→ **Records for the task**:
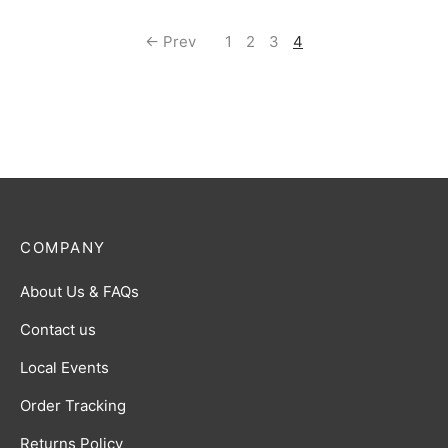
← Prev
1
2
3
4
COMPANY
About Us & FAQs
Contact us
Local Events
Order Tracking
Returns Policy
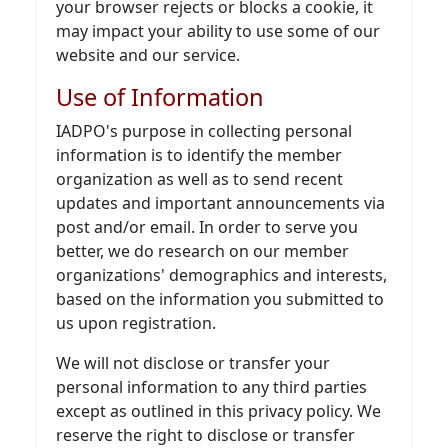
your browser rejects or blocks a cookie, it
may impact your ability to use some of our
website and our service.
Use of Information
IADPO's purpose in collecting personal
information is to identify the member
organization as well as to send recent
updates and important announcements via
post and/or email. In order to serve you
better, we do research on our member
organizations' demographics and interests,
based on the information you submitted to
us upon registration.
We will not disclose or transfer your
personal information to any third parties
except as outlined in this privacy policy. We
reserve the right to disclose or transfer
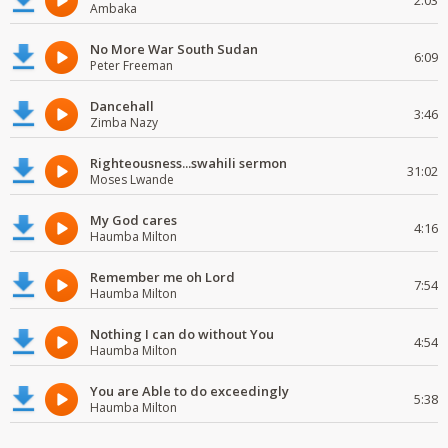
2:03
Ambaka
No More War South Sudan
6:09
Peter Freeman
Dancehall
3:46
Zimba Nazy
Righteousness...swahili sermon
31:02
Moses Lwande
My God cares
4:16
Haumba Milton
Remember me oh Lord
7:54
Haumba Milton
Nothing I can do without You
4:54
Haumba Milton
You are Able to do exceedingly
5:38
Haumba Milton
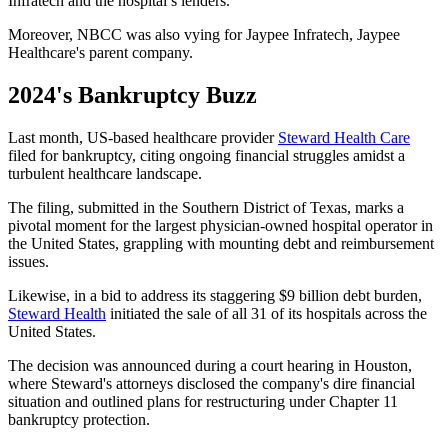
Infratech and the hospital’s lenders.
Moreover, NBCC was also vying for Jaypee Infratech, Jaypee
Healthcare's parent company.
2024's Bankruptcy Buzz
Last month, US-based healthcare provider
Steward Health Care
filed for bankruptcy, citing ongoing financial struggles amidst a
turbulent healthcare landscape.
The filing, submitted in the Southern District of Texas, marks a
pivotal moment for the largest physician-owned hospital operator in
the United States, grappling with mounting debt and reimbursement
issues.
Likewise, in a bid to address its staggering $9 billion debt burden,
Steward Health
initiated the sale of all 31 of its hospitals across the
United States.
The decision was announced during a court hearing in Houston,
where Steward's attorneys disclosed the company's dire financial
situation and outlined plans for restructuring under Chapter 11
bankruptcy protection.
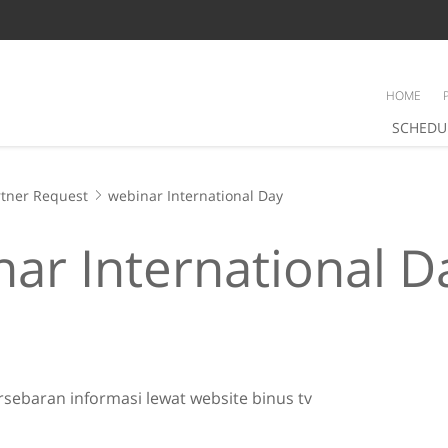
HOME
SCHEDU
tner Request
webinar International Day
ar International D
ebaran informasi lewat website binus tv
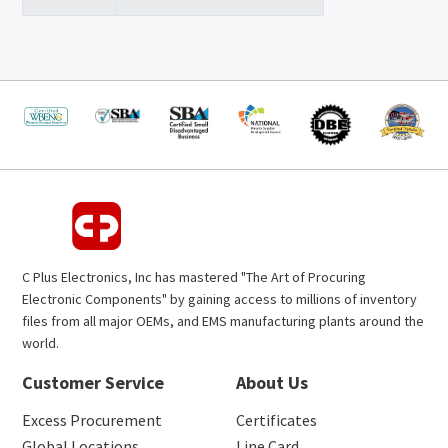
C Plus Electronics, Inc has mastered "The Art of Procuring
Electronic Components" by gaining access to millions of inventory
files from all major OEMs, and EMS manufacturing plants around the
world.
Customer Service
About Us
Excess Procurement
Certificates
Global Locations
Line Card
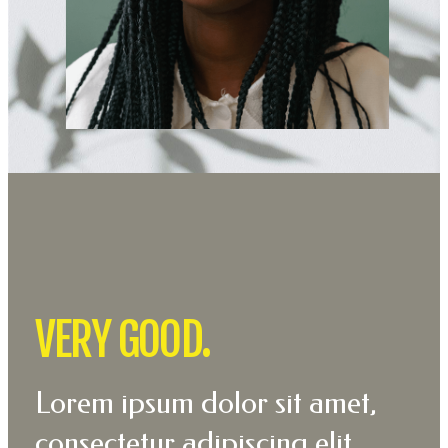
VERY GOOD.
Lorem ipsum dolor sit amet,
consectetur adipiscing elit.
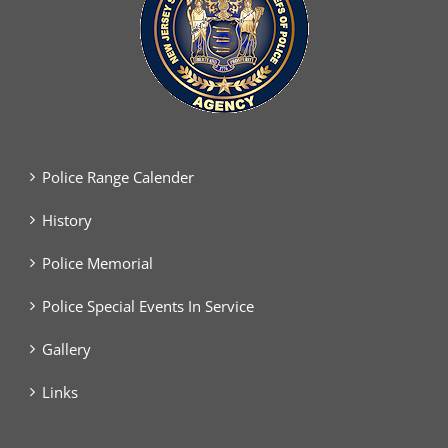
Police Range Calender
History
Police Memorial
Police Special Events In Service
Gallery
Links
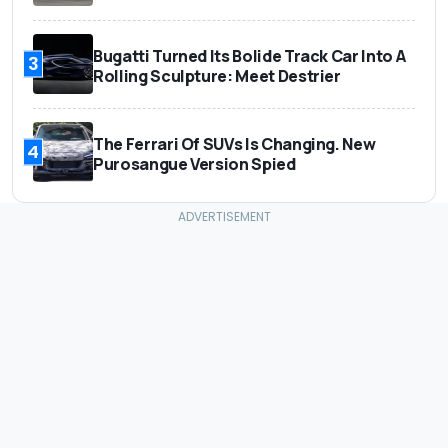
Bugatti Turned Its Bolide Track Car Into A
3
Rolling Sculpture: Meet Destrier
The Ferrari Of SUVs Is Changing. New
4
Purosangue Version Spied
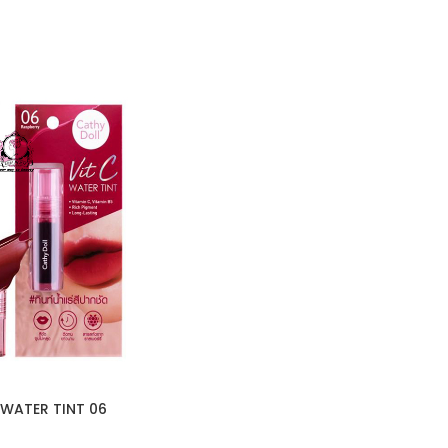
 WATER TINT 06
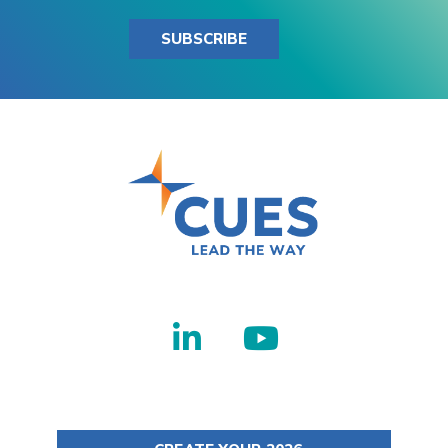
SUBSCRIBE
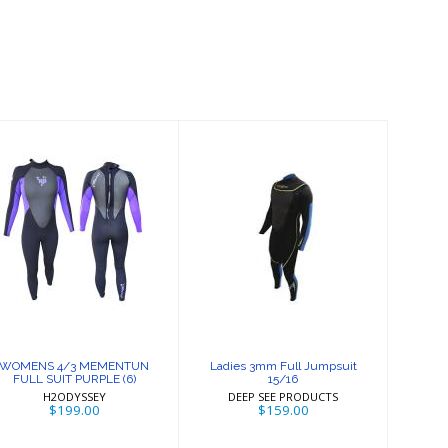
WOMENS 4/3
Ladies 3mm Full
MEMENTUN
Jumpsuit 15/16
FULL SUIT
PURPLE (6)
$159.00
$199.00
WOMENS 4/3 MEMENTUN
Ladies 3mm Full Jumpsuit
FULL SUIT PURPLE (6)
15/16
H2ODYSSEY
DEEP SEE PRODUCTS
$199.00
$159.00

==

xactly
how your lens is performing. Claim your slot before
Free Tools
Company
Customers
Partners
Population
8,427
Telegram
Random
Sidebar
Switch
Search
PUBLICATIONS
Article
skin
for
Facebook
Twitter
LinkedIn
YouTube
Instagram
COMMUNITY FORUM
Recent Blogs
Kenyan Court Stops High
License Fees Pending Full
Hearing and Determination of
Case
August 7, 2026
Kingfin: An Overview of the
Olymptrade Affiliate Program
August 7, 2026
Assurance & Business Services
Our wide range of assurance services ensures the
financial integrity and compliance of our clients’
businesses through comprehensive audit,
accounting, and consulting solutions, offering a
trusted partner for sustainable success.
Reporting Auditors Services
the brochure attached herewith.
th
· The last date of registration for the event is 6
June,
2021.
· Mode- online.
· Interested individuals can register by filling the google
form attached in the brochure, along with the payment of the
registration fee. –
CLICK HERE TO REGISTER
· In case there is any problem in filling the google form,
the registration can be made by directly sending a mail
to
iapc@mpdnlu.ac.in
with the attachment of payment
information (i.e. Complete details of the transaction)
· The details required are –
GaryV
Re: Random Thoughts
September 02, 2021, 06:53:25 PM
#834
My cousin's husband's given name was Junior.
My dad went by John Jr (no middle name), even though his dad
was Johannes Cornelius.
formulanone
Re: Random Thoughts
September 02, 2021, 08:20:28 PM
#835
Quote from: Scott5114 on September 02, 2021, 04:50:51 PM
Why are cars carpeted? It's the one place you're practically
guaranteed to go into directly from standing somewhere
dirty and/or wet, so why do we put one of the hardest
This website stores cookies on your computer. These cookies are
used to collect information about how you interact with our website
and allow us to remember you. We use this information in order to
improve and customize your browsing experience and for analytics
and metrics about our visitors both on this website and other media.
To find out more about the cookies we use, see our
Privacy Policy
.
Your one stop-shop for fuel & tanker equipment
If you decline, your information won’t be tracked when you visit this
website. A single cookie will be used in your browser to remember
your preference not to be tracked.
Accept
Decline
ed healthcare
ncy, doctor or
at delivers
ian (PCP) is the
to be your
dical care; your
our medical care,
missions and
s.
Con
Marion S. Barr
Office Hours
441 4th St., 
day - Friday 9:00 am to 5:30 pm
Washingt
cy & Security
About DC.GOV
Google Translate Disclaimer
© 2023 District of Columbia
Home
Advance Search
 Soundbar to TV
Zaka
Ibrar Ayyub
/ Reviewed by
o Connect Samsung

--

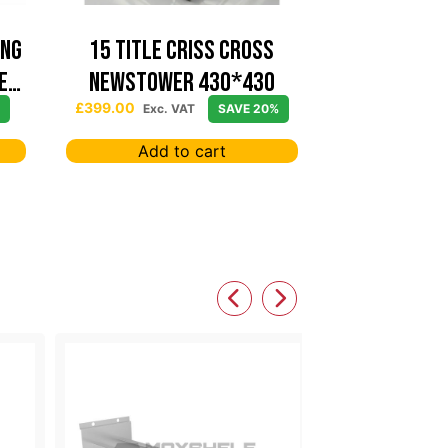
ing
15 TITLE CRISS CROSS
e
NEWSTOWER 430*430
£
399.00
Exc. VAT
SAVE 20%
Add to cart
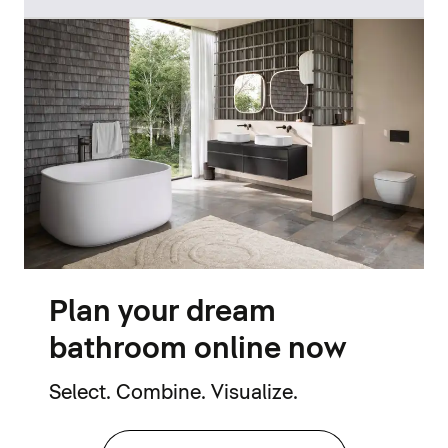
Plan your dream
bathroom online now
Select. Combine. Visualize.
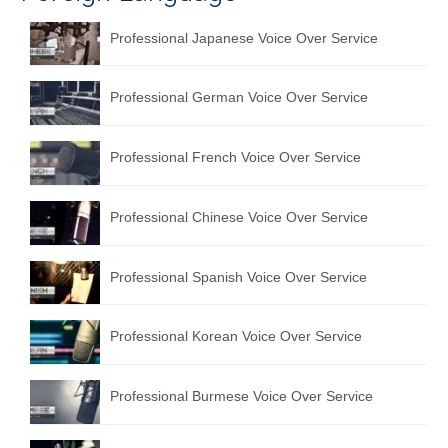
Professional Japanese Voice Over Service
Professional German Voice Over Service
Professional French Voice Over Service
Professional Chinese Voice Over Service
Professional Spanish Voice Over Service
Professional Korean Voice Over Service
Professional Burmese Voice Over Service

→ **Problem to work on**: Your answer must be the lines above from the one containing "Kenyan Court Stops High" to the one containing "businesses through comprehensive", both included, restated word for word.

→ **Exercise solution**:
Kenyan Court Stops High
License Fees Pending Full
Hearing and Determination of
Case
August 7, 2026
Kingfin: An Overview of the
Olymptrade Affiliate Program
August 7, 2026
Assurance & Business Services
Our wide range of assurance services ensures the
financial integrity and compliance of our clients’
businesses through comprehensive audit,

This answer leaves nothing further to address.